【山口敏太郎オカルト評論家のUMA図鑑#585】日本一の面積を誇る湖といえば滋賀県の琵琶湖。景勝地としても知られるこの湖は、多数の固有種が生息する場所としても知られており、また謎の生物の目撃がたびたび囁かれるスポットの一つでもある。

 2024年の2月。弊社の運営するユーチューブチャンネル「山口敏太郎のアトラスラジオ」に、とあるお便りが届いた。それは、滋賀県に住むH・Kさんから寄せられた、琵琶湖の巨大生物に関する非常に興味深い内容だった。

 今から10年以上前、滋賀県の女性が彦根市の荒神(こうじん)山から琵琶湖に注ぐ川(おそらく宇曽川)の麓に、巨大な波のうねりがあるのを目撃したのだという。女性は、その本体をハッキリ確認することはできなかったようだが、目測で10~15メートルは優に超える巨大な蛇のように見え、しかもフタ筋あったのだという。息継ぎで水面に顔を出すこともなく、その巨大な存在は琵琶湖に向かって泳いでいたという。

 この目撃者の女性に聞き込みをしたH・Kさんによれば、目撃場所はおそらく須三嶺大橋(すみれおおはし)あたりとのことだ。

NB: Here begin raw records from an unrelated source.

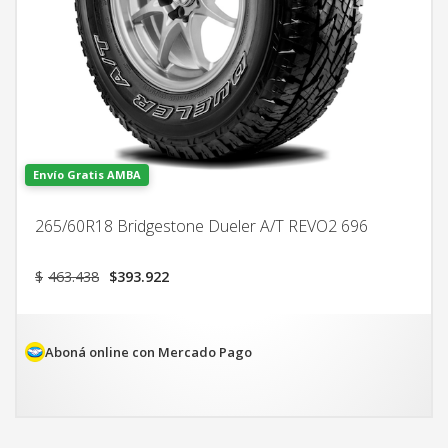
Envío Gratis AMBA
265/60R18 Bridgestone Dueler A/T REVO2 696
El
El
$
463.438
$
393.922
precio
precio
original
actual
era:
es:
$463.438.
$393.922.
Aboná online con Mercado Pago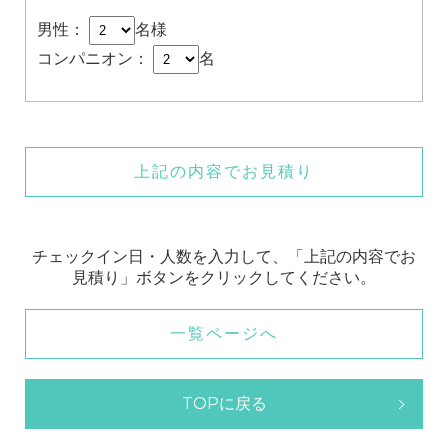
男性：
名様
コンパニオン：
名
上記の内容でお見積り
チェックイン日・人数を入力して、「上記の内容でお
見積り」ボタンをクリックしてください。
一覧ページへ
TOPに戻る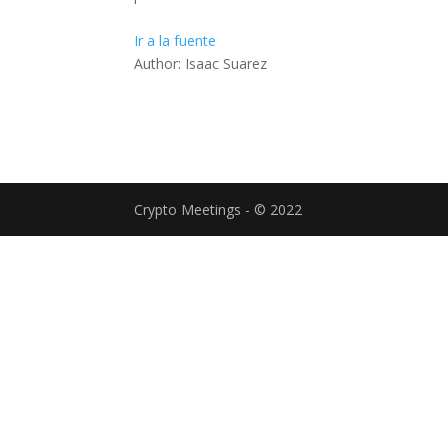
Ir a la fuente
Author: Isaac Suarez
Crypto Meetings - © 2022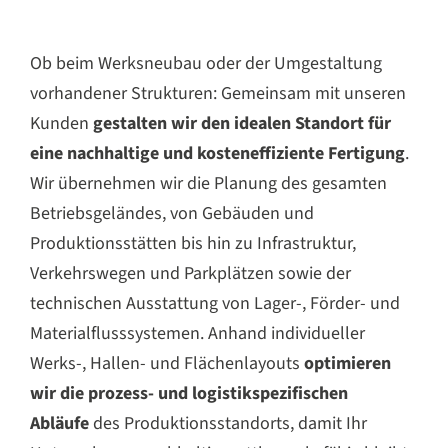
Beratung buchen
Ob beim Werksneubau oder der Umgestaltung
vorhandener Strukturen: Gemeinsam mit unseren
Kunden
gestalten wir den idealen Standort für
eine nachhaltige und kosteneffiziente Fertigung
.
Wir übernehmen wir die Planung des gesamten
Betriebsgeländes, von Gebäuden und
Produktionsstätten bis hin zu Infrastruktur,
Verkehrswegen und Parkplätzen sowie der
technischen Ausstattung von Lager-, Förder- und
Materialflusssystemen. Anhand individueller
Werks-, Hallen- und Flächenlayouts
optimieren
wir die prozess- und logistikspezifischen
Abläufe
des Produktionsstandorts, damit Ihr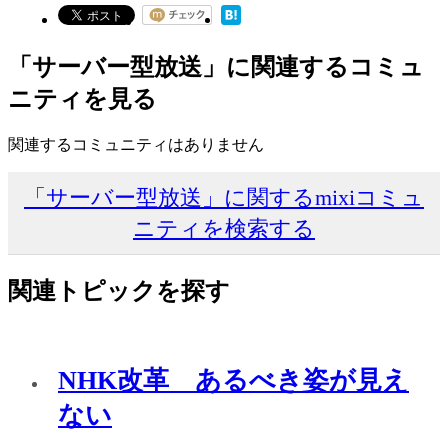
「サーバー型放送」に関連するコミュ
ニティを見る
関連するコミュニティはありません
「サーバー型放送」に関するmixiコミュ
ニティを検索する
関連トピックを探す
NHK改革 あるべき姿が見え
ない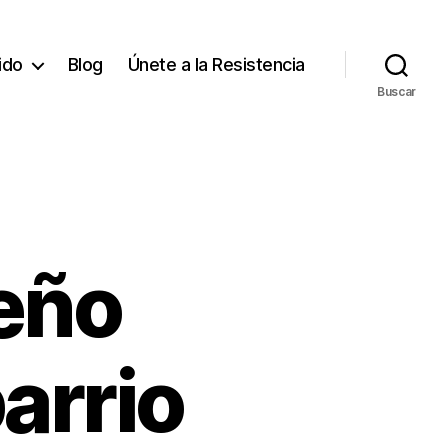
tido
Blog
Únete a la Resistencia
Buscar
eño
arrio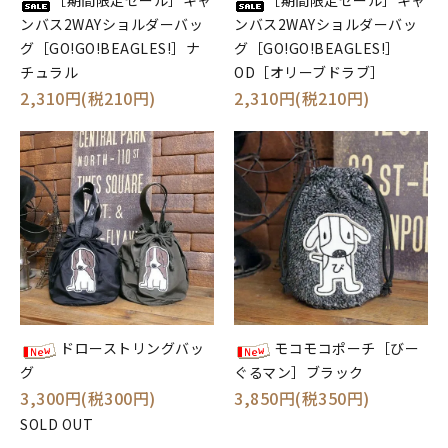
ンバス2WAYショルダーバッ
ンバス2WAYショルダーバッ
グ［GO!GO!BEAGLES!］ナ
グ［GO!GO!BEAGLES!］
チュラル
OD［オリーブドラブ］
2,310円(税210円)
2,310円(税210円)
ドローストリングバッ
モコモコポーチ［びー
グ
ぐるマン］ブラック
3,300円(税300円)
3,850円(税350円)
SOLD OUT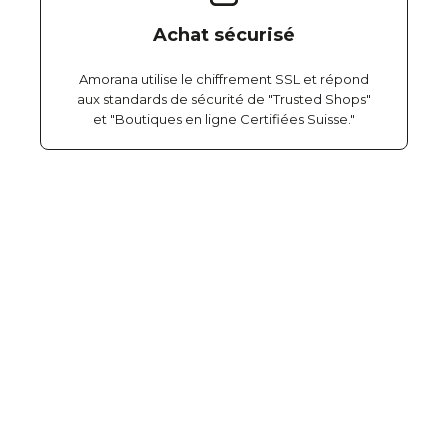
Achat sécurisé
Amorana utilise le chiffrement SSL et répond
aux standards de sécurité de "Trusted Shops"
et "Boutiques en ligne Certifiées Suisse."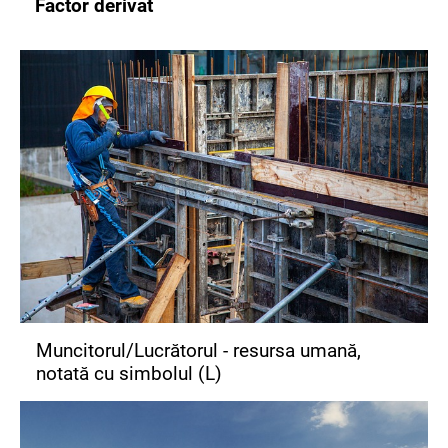
Factor derivat
Muncitorul/Lucrătorul - resursa umană,
notată cu simbolul (L)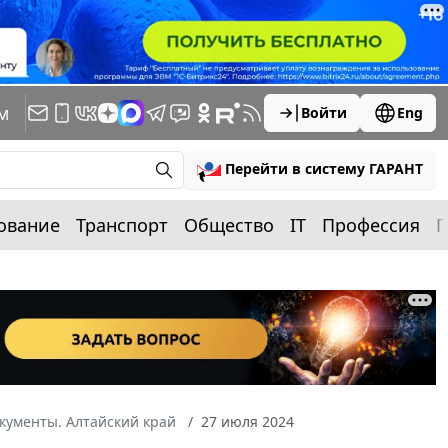
м
Войти
Eng
Перейти в систему ГАРАНТ
ование
Транспорт
Общество
IT
Профессия
П
кументы. Алтайский край
27 июля 2024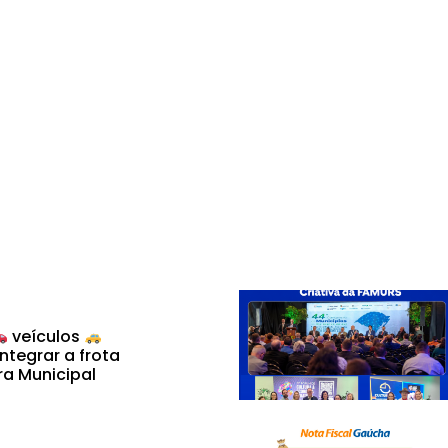
veículos
ntegrar a frota
ra Municipal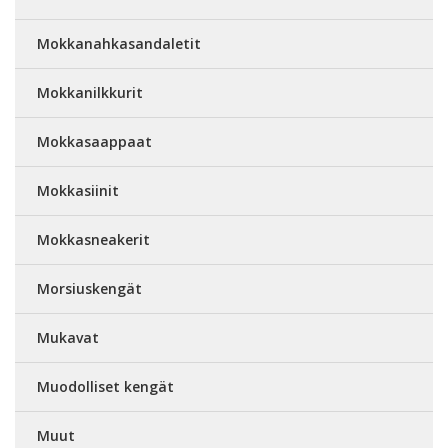
Mokkanahkasandaletit
Mokkanilkkurit
Mokkasaappaat
Mokkasiinit
Mokkasneakerit
Morsiuskengät
Mukavat
Muodolliset kengät
Muut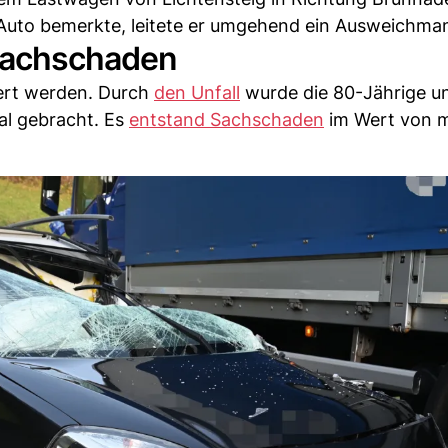
uto bemerkte, leitete er umgehend ein Ausweichman
 Sachschaden
dert werden. Durch
den Unfall
wurde die 80-Jährige u
al gebracht. Es
entstand Sachschaden
im Wert von 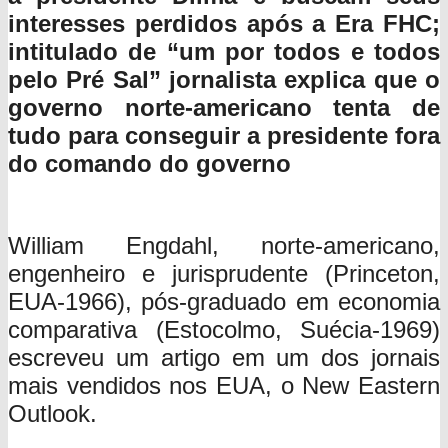
interesses perdidos após a Era FHC;
intitulado de “um por todos e todos
pelo Pré Sal” jornalista explica que o
governo norte-americano tenta de
tudo para conseguir a presidente fora
do comando do governo
William Engdahl, norte-americano,
engenheiro e jurisprudente (Princeton,
EUA-1966), pós-graduado em economia
comparativa (Estocolmo, Suécia-1969)
escreveu um artigo em um dos jornais
mais vendidos nos EUA, o New Eastern
Outlook.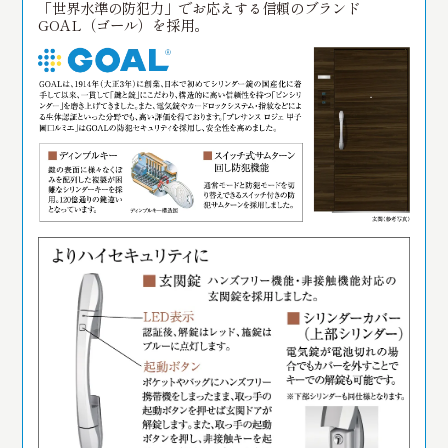
「世界水準の防犯力」でお応えする信頼のブランド
GOAL（ゴール）を採用。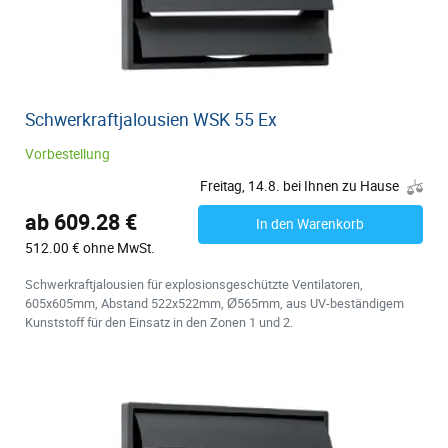
Schwerkraftjalousien WSK 55 Ex
Vorbestellung
Freitag, 14.8. bei Ihnen zu Hause
ab 609.28 €
In den Warenkorb
512.00 € ohne MwSt.
Schwerkraftjalousien für explosionsgeschützte Ventilatoren,
605x605mm, Abstand 522x522mm, Ø565mm, aus UV-beständigem
Kunststoff für den Einsatz in den Zonen 1 und 2.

しかし、その後に各所へ問い合わせても琵琶湖の大蛇らしき存在について、有力な手掛かりを得ることはできなかったという。

 だが、それから約半年後の9月、再びH・Kさんから驚くべき続報がもたらされた。

 それは、40代の男性から聞いた話であるという。その男性によると、15年前に琵琶湖北部にある竹生島の辺りで漁をしたという漁師の方と話をする機会があったそうなのだが、漁師いわく、かつて釣り針に40センチメートルもの巨大なウロコが引っ掛かったことがあったというのだ。漁師は「琵琶湖には何かすごい大きいやつがいるんや」とその男性に語ったという。

 アマゾン川に生息し、最大5メートル前後にも成長すると言われる世界最大の淡水魚ピラルクーは、大きいもので手のひらサイズにもなるウロコを持つという。それでも相当に大きいが、その倍以上の大きさのウロコとなると、いったいどれほどに巨大な生物なのだろうか。何より、漁師の発言であることからビニール板の誤認などとは考えにくい。なお、その漁師が巨大ウロコを保管しているかについては不明であるという。

 琵琶湖にはビワコオオナマズが固有種として生息している。全長1・2メートル、大きいものでは2メートルにも及ぶという巨大ナマズであり、これまで琵琶湖で多数目撃された巨大生物の正体は、このオオナマズではないかとの推測もなされた。しかし、オオナマズとはいえ10メートルを超える個体になり得るだろうかという疑問は残る。第一にナマズはウロコを持っていないのだ。

 巨大な蛇らしき存在、そして恐ろしいほど大きなウロコが現に目撃されたという事実から、琵琶湖にはわれわれが想像を絶するほどの大蛇が生息していると思わずにはいられない。また、竹生島の宝厳寺には弁天像が坐しており、その頭上には蛇の姿の神「宇賀神」が乗っていることから、ひょっとすると蛇神の痕跡を彼らは目撃したのかもしれない。